_Assignment:_ In the data below, find the line that contains "MEDIAN COST PER BOOKED VISIT" and the line that contains "religious viewpoint, the". Copy both, plus every line between them, exactly.
Data to process below:
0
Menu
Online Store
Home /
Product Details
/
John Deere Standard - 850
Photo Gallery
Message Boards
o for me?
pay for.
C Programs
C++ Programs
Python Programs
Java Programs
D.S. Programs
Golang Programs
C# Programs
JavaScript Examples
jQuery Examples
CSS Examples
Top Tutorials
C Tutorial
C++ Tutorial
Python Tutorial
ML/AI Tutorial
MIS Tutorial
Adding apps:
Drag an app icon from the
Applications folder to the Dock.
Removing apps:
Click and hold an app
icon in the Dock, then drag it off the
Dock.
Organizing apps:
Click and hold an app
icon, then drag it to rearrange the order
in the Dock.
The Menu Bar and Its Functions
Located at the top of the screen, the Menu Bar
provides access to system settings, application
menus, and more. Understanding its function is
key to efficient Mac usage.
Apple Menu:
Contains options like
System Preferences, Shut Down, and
End of Data to process.
Data to process below:
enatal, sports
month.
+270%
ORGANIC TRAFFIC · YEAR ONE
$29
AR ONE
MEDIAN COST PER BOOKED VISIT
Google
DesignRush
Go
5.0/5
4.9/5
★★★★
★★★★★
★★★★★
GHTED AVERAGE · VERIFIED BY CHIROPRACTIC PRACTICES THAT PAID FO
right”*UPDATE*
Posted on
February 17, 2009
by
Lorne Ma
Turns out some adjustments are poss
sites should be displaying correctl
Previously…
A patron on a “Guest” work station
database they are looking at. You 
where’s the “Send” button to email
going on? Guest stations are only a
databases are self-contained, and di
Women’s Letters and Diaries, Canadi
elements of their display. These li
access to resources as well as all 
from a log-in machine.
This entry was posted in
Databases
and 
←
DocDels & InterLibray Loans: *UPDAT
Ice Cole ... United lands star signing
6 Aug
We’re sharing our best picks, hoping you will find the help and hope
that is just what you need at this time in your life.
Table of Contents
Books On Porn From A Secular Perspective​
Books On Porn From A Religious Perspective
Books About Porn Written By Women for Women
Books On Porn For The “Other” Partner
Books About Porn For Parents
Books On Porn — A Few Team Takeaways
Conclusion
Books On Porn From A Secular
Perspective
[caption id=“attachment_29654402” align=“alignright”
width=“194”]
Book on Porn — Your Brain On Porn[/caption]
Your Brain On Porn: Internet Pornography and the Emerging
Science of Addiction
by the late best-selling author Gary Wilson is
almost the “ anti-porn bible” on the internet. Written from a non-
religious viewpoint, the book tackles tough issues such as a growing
End of Data to process.
_Reply:_
MEDIAN COST PER BOOKED VISIT
Google
DesignRush
Go
5.0/5
4.9/5
★★★★
★★★★★
★★★★★
GHTED AVERAGE · VERIFIED BY CHIROPRACTIC PRACTICES THAT PAID FO
right”*UPDATE*
Posted on
February 17, 2009
by
Lorne Ma
Turns out some adjustments are poss
sites should be displaying correctl
Previously…
A patron on a “Guest” work station
database they are looking at. You 
where’s the “Send” button to email
going on? Guest stations are only a
databases are self-contained, and di
Women’s Letters and Diaries, Canadi
elements of their display. These li
access to resources as well as all 
from a log-in machine.
This entry was posted in
Databases
and 
←
DocDels & InterLibray Loans: *UPDAT
Ice Cole ... United lands star signing
6 Aug
We’re sharing our best picks, hoping you will find the help and hope
that is just what you need at this time in your life.
Table of Contents
Books On Porn From A Secular Perspective​
Books On Porn From A Religious Perspective
Books About Porn Written By Women for Women
Books On Porn For The “Other” Partner
Books About Porn For Parents
Books On Porn — A Few Team Takeaways
Conclusion
Books On Porn From A Secular
Perspective
[caption id=“attachment_29654402” align=“alignright”
width=“194”]
Book on Porn — Your Brain On Porn[/caption]
Your Brain On Porn: Internet Pornography and the Emerging
Science of Addiction
by the late best-selling author Gary Wilson is
almost the “ anti-porn bible” on the internet. Written from a non-
religious viewpoint, the book tackles tough issues such as a growing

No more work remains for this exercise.